Lead: Casey Niemuth | Client: A high-growth DTC beauty brand

Building an Engineering Vertical During 400% Growth

Situation

A $300-400M DTC brand growing 300-400% year over year with a one-person IT department. Integration was handled by a black-box tool that had created bad accounting practices nobody knew about. Sales orders went via email. Refunds happened over Slack. They launched Amazon UK without telling IT.

Work

Built the engineering and data vertical from nothing. Established development processes and team structure. Reverse-engineered the black box to uncover hidden problems. Hand-picked and built a team of 11-15 architects and developers.

Outcome

  • Fixed a $10 million balance sheet error
  • Achieved ~$800,000 in contract cost avoidance
  • Built full engineering and data departments with project intake, backlogs, and iterative business collaboration
  • Transformed IT from an afterthought to the first call when anyone wants to do anything

"When I first got there, it was very much 'Hey, we're marketing, we did a thing. Why isn't magic happening?' Now when somebody wants to do something, they call IT."

Data Strategy / Integration Architecture

Lead: Casey Niemuth | Client: An Amazon brand aggregator

Aggregating 200+ Amazon Brands Across 30 Countries

Situation

An Amazon aggregator with 200+ brands selling across 30+ countries through both FBA and FBM. No way to see how any of it was performing. Month-end for a single brand meant wading through reports with 100,000+ lines across multiple countries. Leadership couldn't get insight into brand performance until weeks into the next month.

Work

Built a system to pull reports from all Amazon Seller Central accounts, normalize country-specific differences (EU VAT, UK post-Brexit, NAFTA dual settlements), and aggregate into unified financial transactions. Built the integration engineering team and expanded the data engineering function.

Outcome

  • Reduced time-to-insight from "sometime next month" to within 7 days of period close
  • Created normalization algorithms handling 30+ countries and multiple fulfillment models
  • Built reusable aggregation framework (now deployed at other clients)
  • Enabled visibility that revealed the business wasn't as profitable as believed

"I thought because we were selling through Amazon, everything would be the same from country to country. But it's not."

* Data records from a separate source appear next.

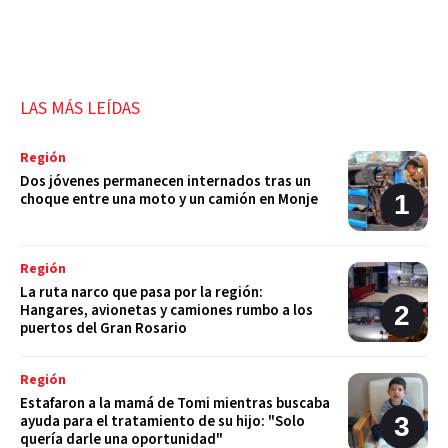
LAS MÁS LEÍDAS
Región
Dos jóvenes permanecen internados tras un
choque entre una moto y un camión en Monje
Región
La ruta narco que pasa por la región:
Hangares, avionetas y camiones rumbo a los
puertos del Gran Rosario
Región
Estafaron a la mamá de Tomi mientras buscaba
ayuda para el tratamiento de su hijo: "Solo
quería darle una oportunidad"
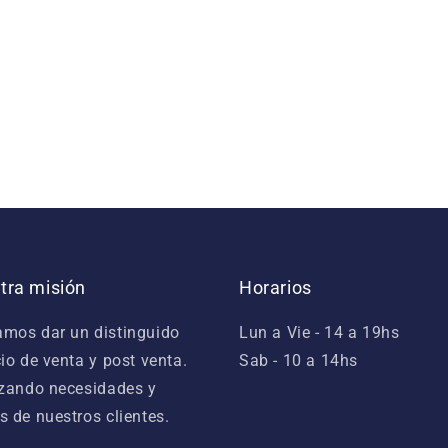
tra misión
Horarios
mos dar un distinguido
Lun a Vie - 14 a 19hs
cio de venta y post venta.
Sab - 10 a 14hs
izando necesidades y
s de nuestros clientes.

Enterprise Integration / API Architecture

Lead: Gabriel Sostre | Client: A global travel insurance provider

Building Global API Infrastructure from a Website Redesign

Situation

A global travel insurance company wanted to modernize their website and "see what APIs could do." There was no API strategy, no integration architecture, no reusable connectivity layer. Just a core policy system and regional entities operating independently across Australia, Europe, and North America.

Work

Built API-led integration architecture using MuleSoft. Created reusable policy APIs, established standards across regions, and developed the platform that would eventually support global distribution and enterprise partnerships. Navigated competing regional priorities with limited budget.

Outcome

  • Partner onboarding went from months of custom work to standardized process (credentials + documentation)
  • Platform now used by major wholesale retailers and hotel brands
  • Built capabilities that didn't exist in siloed systems: real-time policy queries, intelligent travel services, flight delay integration

"Before, the answer to 'How's your API?' was 'Well, that's an IT thing. We'll work it out.' After, it became a sales pitch."

Operational Stabilization / Integration

Lead: Gabriel Sostre | Client: A luxury goods company

Stabilizing Inventory Chaos Before Holiday Rush

Situation

A luxury goods company had recently transitioned from in-house logistics to a 3PL. The migration happened fast. Too fast. The 3PL said they had 100 units; the ERP said 50. Inventory variance on high-moving products was 50% or more. Holiday rush was approaching.

Work

Mapped the chaos: 15 undocumented processes, SFTP file chains nobody fully understood, legacy contractors who had to explain systems verbatim because nothing was written down. Added three missing integrations (transfers, adjustments, cycle counts). Established daily diff reports. Accelerated processing frequencies.

Outcome

  • Inventory variance went from 50%+ to 1-2 units
  • Stabilized before holiday rush deadline
  • Eliminated 3PL charges for unfulfillable orders
  • Established ongoing reconciliation process

"I would change a single variable and expect a certain outcome, and it wouldn't come to pass. There's so much more I don't understand about it than I do."